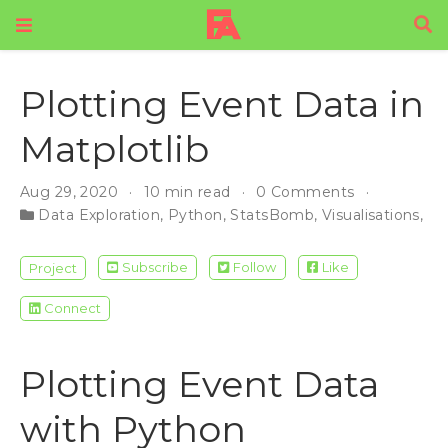
Plotting Event Data in
Matplotlib
Aug 29, 2020
10 min read
0 Comments
Data Exploration
,
Python
,
StatsBomb
,
Visualisations
,
Da
Subscribe
Follow
Like
Project
Connect
Plotting Event Data
with Python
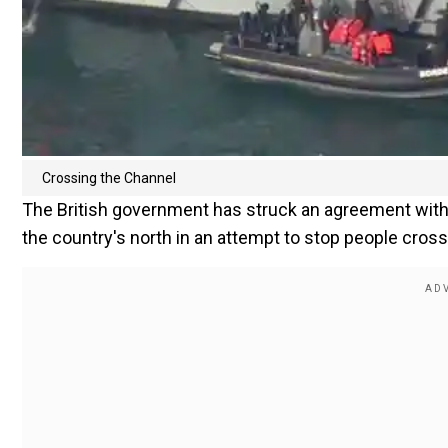
Crossing the Channel
The British government has struck an agreement with 
the country's north in an attempt to stop people cross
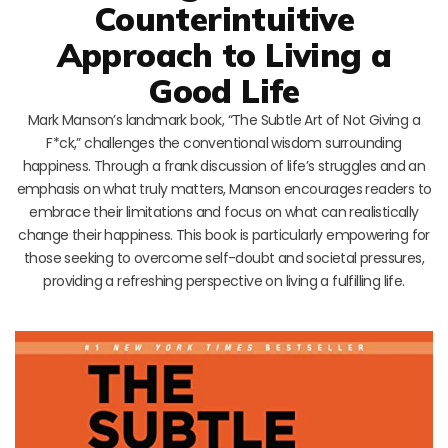
Counterintuitive
Approach to Living a
Good Life
Mark Manson’s landmark book, “The Subtle Art of Not Giving a
F*ck,” challenges the conventional wisdom surrounding
happiness. Through a frank discussion of life’s struggles and an
emphasis on what truly matters, Manson encourages readers to
embrace their limitations and focus on what can realistically
change their happiness. This book is particularly empowering for
those seeking to overcome self-doubt and societal pressures,
providing a refreshing perspective on living a fulfilling life.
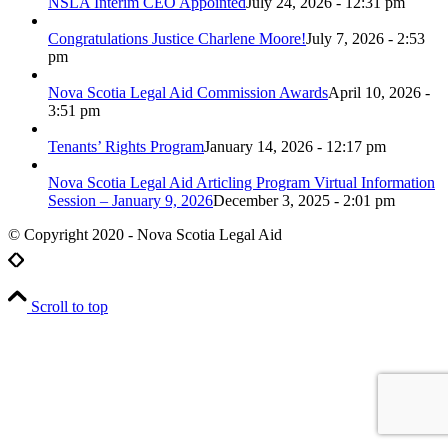
NSLA Interim CEO Appointed
July 24, 2026 - 12:31 pm
Congratulations Justice Charlene Moore!
July 7, 2026 - 2:53
pm
Nova Scotia Legal Aid Commission Awards
April 10, 2026 -
3:51 pm
Tenants’ Rights Program
January 14, 2026 - 12:17 pm
Nova Scotia Legal Aid Articling Program Virtual Information
Session – January 9, 2026
December 3, 2025 - 2:01 pm
© Copyright 2020 - Nova Scotia Legal Aid
Scroll to top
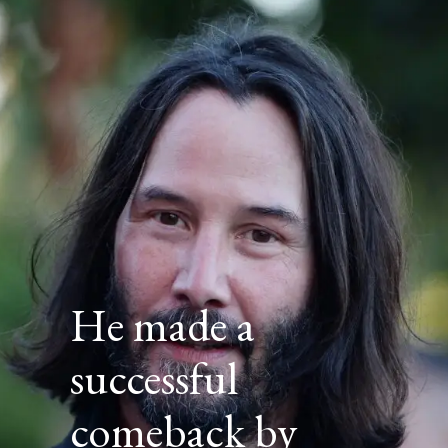
He made a
successful
comeback by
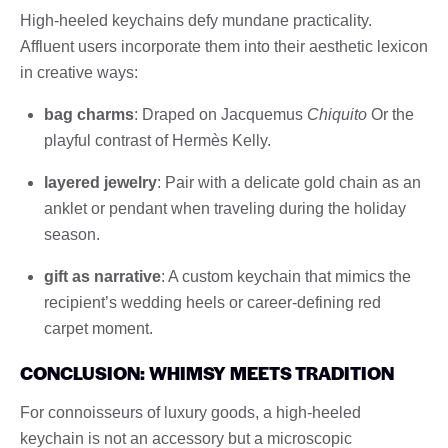
High-heeled keychains defy mundane practicality.
Affluent users incorporate them into their aesthetic lexicon
in creative ways:
bag charms
: Draped on Jacquemus
Chiquito
Or the
playful contrast of Hermès Kelly.
layered jewelry
: Pair with a delicate gold chain as an
anklet or pendant when traveling during the holiday
season.
gift as narrative
: A custom keychain that mimics the
recipient’s wedding heels or career-defining red
carpet moment.
CONCLUSION: WHIMSY MEETS TRADITION
For connoisseurs of luxury goods, a high-heeled
keychain is not an accessory but a microscopic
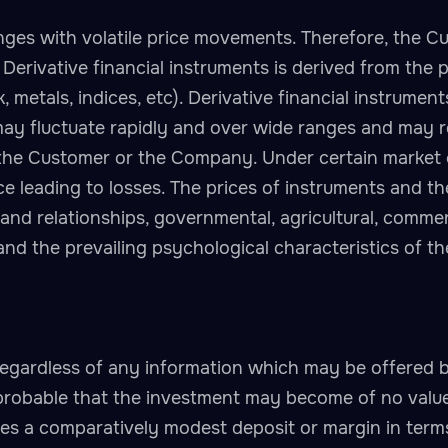
ges with volatile price movements. Therefore, the Cus
of Derivative financial instruments is derived from the
 metals, indices, etc). Derivative financial instrumen
may fluctuate rapidly and over wide ranges and may r
the Customer or the Company. Under certain market co
e leading to losses. The prices of instruments and the
d relationships, governmental, agricultural, commerc
and the prevailing psychological characteristics of t
egardless of any information which may be offered 
probable that the investment may become of no value
ves a comparatively modest deposit or margin in terms 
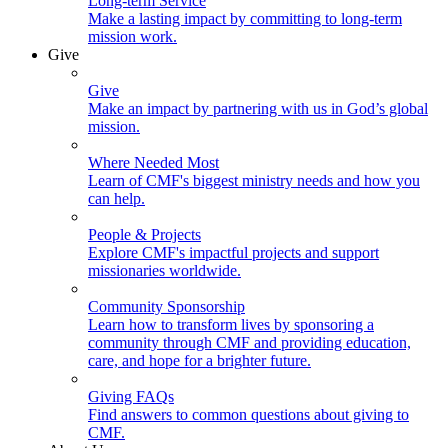
Long-term Service
Make a lasting impact by committing to long-term
mission work.
Give
Give
Make an impact by partnering with us in God’s global
mission.
Where Needed Most
Learn of CMF's biggest ministry needs and how you
can help.
People & Projects
Explore CMF's impactful projects and support
missionaries worldwide.
Community Sponsorship
Learn how to transform lives by sponsoring a
community through CMF and providing education,
care, and hope for a brighter future.
Giving FAQs
Find answers to common questions about giving to
CMF.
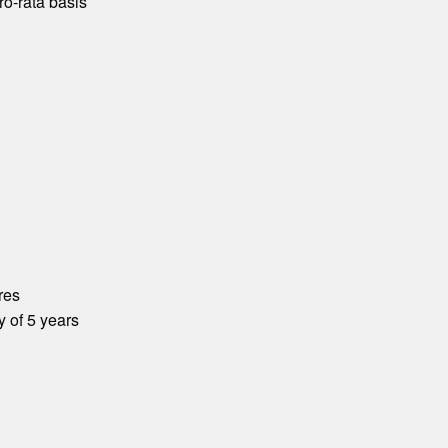
o-rata basis
res
y of 5 years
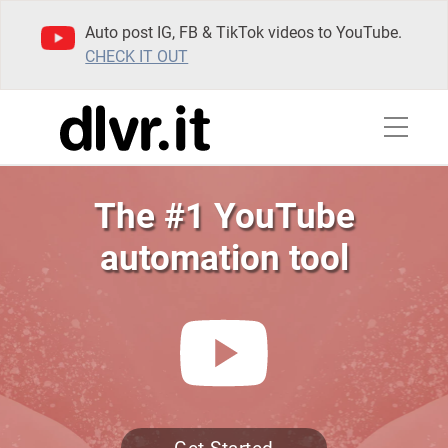
Auto post IG, FB & TikTok videos to YouTube.
CHECK IT OUT
The #1 YouTube
automation tool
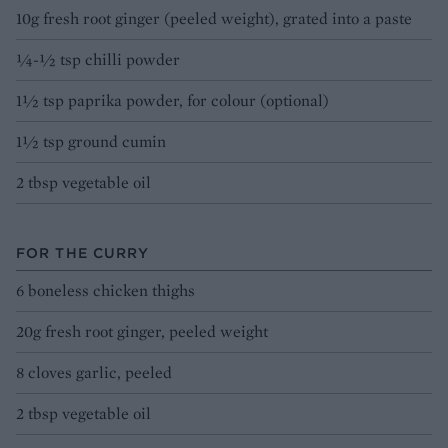
10g fresh root ginger (peeled weight), grated into a paste
¼-½ tsp chilli powder
1½ tsp paprika powder, for colour (optional)
1½ tsp ground cumin
2 tbsp vegetable oil
FOR THE CURRY
6 boneless chicken thighs
20g fresh root ginger, peeled weight
8 cloves garlic, peeled
2 tbsp vegetable oil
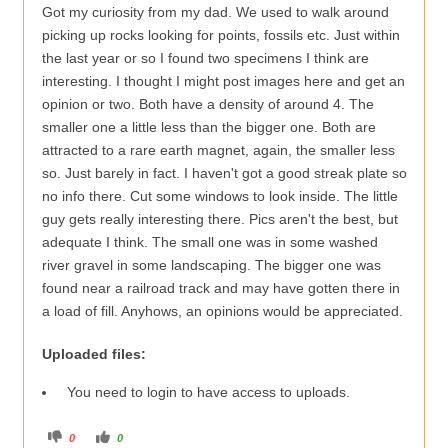
Got my curiosity from my dad. We used to walk around
picking up rocks looking for points, fossils etc. Just within
the last year or so I found two specimens I think are
interesting. I thought I might post images here and get an
opinion or two. Both have a density of around 4. The
smaller one a little less than the bigger one. Both are
attracted to a rare earth magnet, again, the smaller less
so. Just barely in fact. I haven't got a good streak plate so
no info there. Cut some windows to look inside. The little
guy gets really interesting there. Pics aren't the best, but
adequate I think. The small one was in some washed
river gravel in some landscaping. The bigger one was
found near a railroad track and may have gotten there in
a load of fill. Anyhows, an opinions would be appreciated.
Uploaded files:
You need to login to have access to uploads.
C
C
0
0
l
l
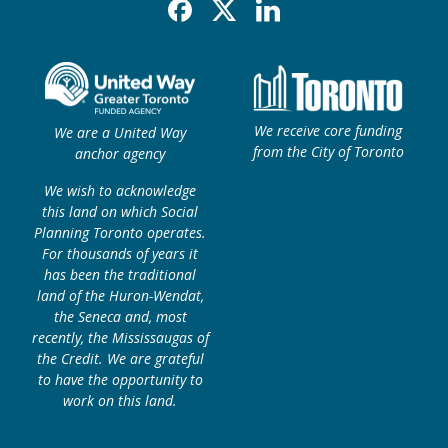
Facebook
X
Linkedin
We receive core funding
We are a United Way
from the City of Toronto
anchor agency
We wish to acknowledge
this land on which Social
Planning Toronto operates.
For thousands of years it
has been the traditional
land of the Huron-Wendat,
the Seneca and, most
recently, the Mississaugas of
the Credit. We are grateful
to have the opportunity to
work on this land.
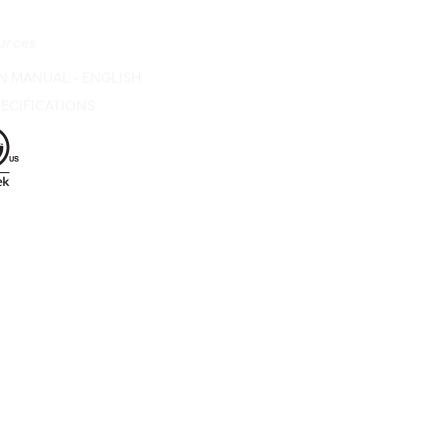
urces
N MANUAL - ENGLISH
ECIFICATIONS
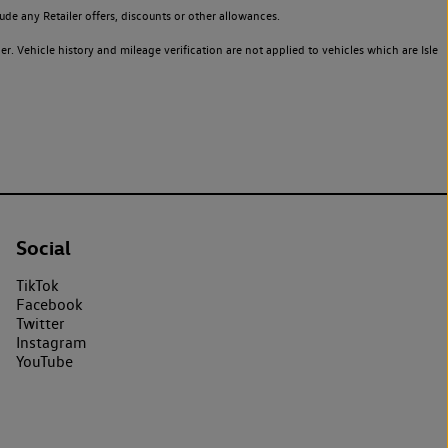
de any Retailer offers, discounts or other allowances.
. Vehicle history and mileage verification are not applied to vehicles which are Isle
Social
TikTok
Facebook
Twitter
Instagram
YouTube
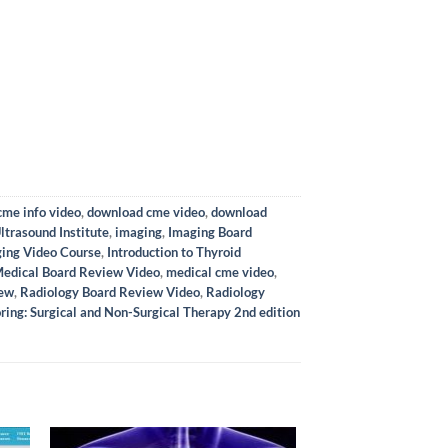
me info video
,
download cme video
,
download
ltrasound Institute
,
imaging
,
Imaging Board
ing Video Course
,
Introduction to Thyroid
edical Board Review Video
,
medical cme video
,
iew
,
Radiology Board Review Video
,
Radiology
ring: Surgical and Non-Surgical Therapy 2nd edition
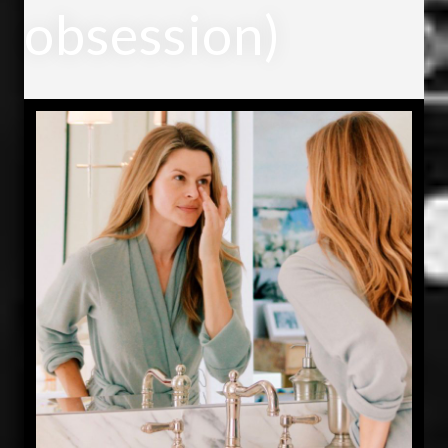
obsession)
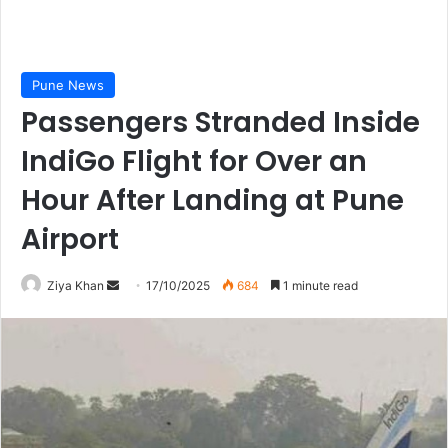
Pune News
Passengers Stranded Inside
IndiGo Flight for Over an
Hour After Landing at Pune
Airport
Send
Ziya Khan
17/10/2025
684
1 minute read
an
email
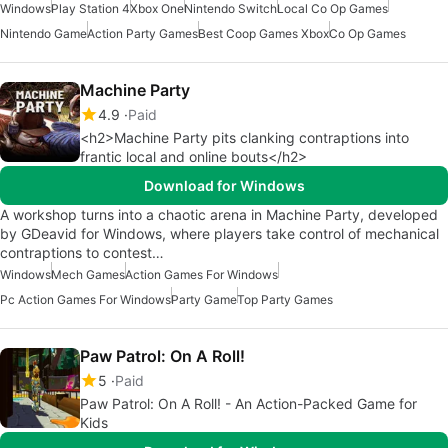
Windows
Play Station 4
Xbox One
Nintendo Switch
Local Co Op Games
Nintendo Game
Action Party Games
Best Coop Games Xbox
Co Op Games
Machine Party
4.9
Paid
<h2>Machine Party pits clanking contraptions into
frantic local and online bouts</h2>
Download for Windows
A workshop turns into a chaotic arena in Machine Party, developed
by GDeavid for Windows, where players take control of mechanical
contraptions to contest…
Windows
Mech Games
Action Games For Windows
Pc Action Games For Windows
Party Game
Top Party Games
Paw Patrol: On A Roll!
5
Paid
Paw Patrol: On A Roll! - An Action-Packed Game for
Kids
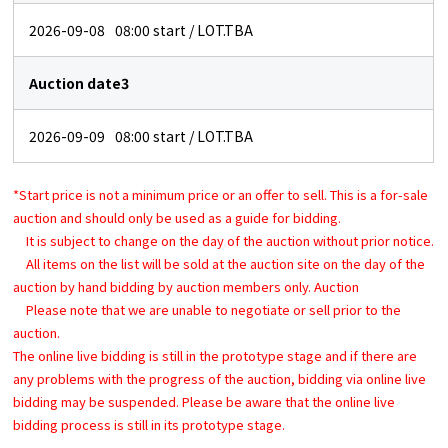
2026-09-08
08:00
start / LOT.TBA
Auction date3
2026-09-09
08:00
start / LOT.TBA
*Start price is not a minimum price or an offer to sell. This is a for-sale
auction and should only be used as a guide for bidding.
It is subject to change on the day of the auction without prior notice.
All items on the list will be sold at the auction site on the day of the
auction by hand bidding by auction members only. Auction
Please note that we are unable to negotiate or sell prior to the
auction.
The online live bidding is still in the prototype stage and if there are
any problems with the progress of the auction, bidding via online live
bidding may be suspended. Please be aware that the online live
bidding process is still in its prototype stage.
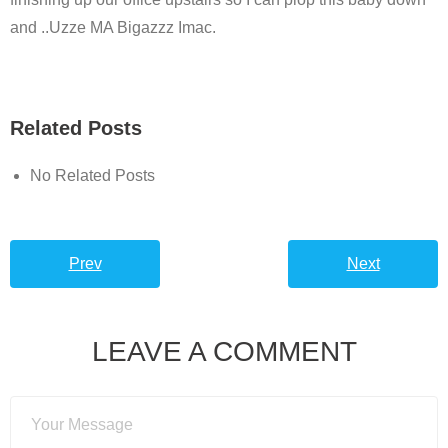
and ..Uzze MA Bigazzz Imac.
Related Posts
No Related Posts
Prev
Next
LEAVE A COMMENT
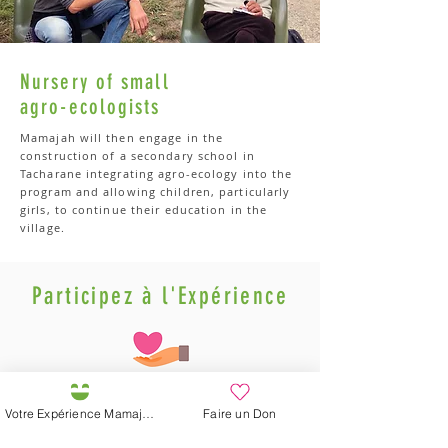
Nursery of small
agro-ecologists
Mamajah will then engage in the
construction of a secondary school in
Tacharane integrating agro-ecology into the
program and allowing children, particularly
girls, to continue their education in the
village.
Participez à l'Expérience
Votre Expérience Mamajah
Faire un Don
■ ■ ■ ■ ■ ■ ■
### Work task:
State the number of lines in the material holding the word "that". Add nothing else.

### Response:
4